La Cour administrative d’appel de Bordeaux a rendu le 12 novembre 2025 une décision importante relative au régime juridique du congé pour invalidité temporaire.
Un agent territorial exerçant les fonctions de technicien avait sollicité la reconnaissance du caractère professionnel de sa pathologie dépressive suite à un conflit hiérarchique.
L’autorité administrative a rejeté cette demande en invoquant d’une part l’incomplétude du dossier et d’autre part l’absence de lien direct avec le service.
Le tribunal administratif de Poitiers a rejeté la requête de l’intéressé le 9 octobre 2023, conduisant ce dernier à porter le litige devant la juridiction d’appel.
Le requérant conteste l’application des conditions de forme issues du décret de 2019 et soutient que son état de santé résulte exclusivement de son activité.
Le juge administratif doit déterminer si les troubles de la personnalité inhérents à un agent peuvent légalement faire obstacle à la reconnaissance d’une maladie professionnelle.
La juridiction d’appel confirme le jugement de première instance en validant le formalisme administratif et en retenant l’existence d’une cause déterminante étrangère au service.
I. La régularité formelle de la procédure de reconnaissance d’imputabilité
A. La validité de l’exigence de complétude de la demande
L’administration peut légalement inviter un agent public à compléter sa déclaration de maladie professionnelle en utilisant les formulaires réglementaires prévus par les textes récents.
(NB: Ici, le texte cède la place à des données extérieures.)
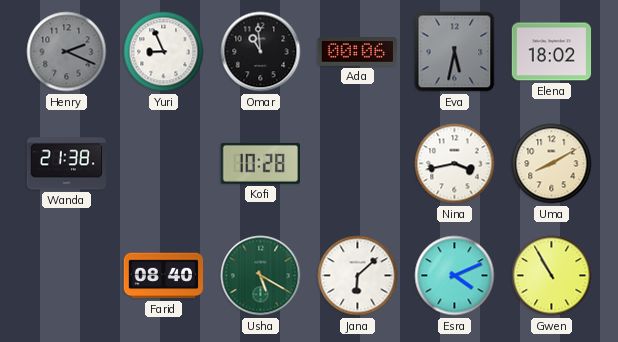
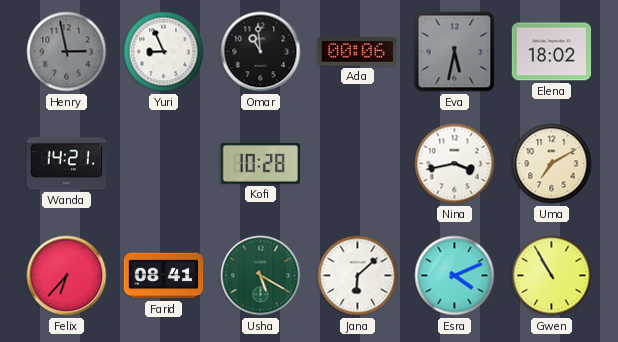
Henry: 2:19 -> 2:58
Wanda: 21:38 -> 14:21
Uma: 8:10 -> 7:10
Felix: none -> 6:37
Farid: 08:40 -> 08:41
Le juge précise que les conditions de forme du décret du 10 avril 2019 s’appliquent aux demandes initiales déposées après la date de sa publication.
L’établissement public a sollicité à bon droit les éléments nécessaires à l’instruction selon le formalisme nouveau pour examiner la demande de congé de l’intéressé.
Le requérant ne pouvait donc utilement se prévaloir d’une décision implicite de rejet puisque sa demande initiale demeurait incomplète au regard des exigences textuelles.
La procédure administrative impose le respect strict de ces modalités afin de permettre une instruction contradictoire et éclairée de la pathologie déclarée par l’agent.
B. L’absence d’influence de l’inaptitude définitive sur l’instruction
Le refus d’instruire une demande incomplète ne constitue pas une décision de rejet au fond de la reconnaissance du congé pour invalidité temporaire sollicité.
Le juge estime que la référence à l’inaptitude totale de l’agent n’entache pas la légalité de la décision invitant ce dernier à régulariser son dossier.
L’autorité administrative conserve l’obligation d’examiner les droits de l’agent à la prise en charge médicale même si ce dernier ne peut plus exercer.
Cette solution préserve les garanties statutaires des fonctionnaires tout en encadrant strictement les conditions de déclenchement des procédures de reconnaissance d’imputabilité au service.
L’analyse de la régularité procédurale permet ainsi au juge d’aborder l’examen des critères de fond relatifs au lien direct avec le service public.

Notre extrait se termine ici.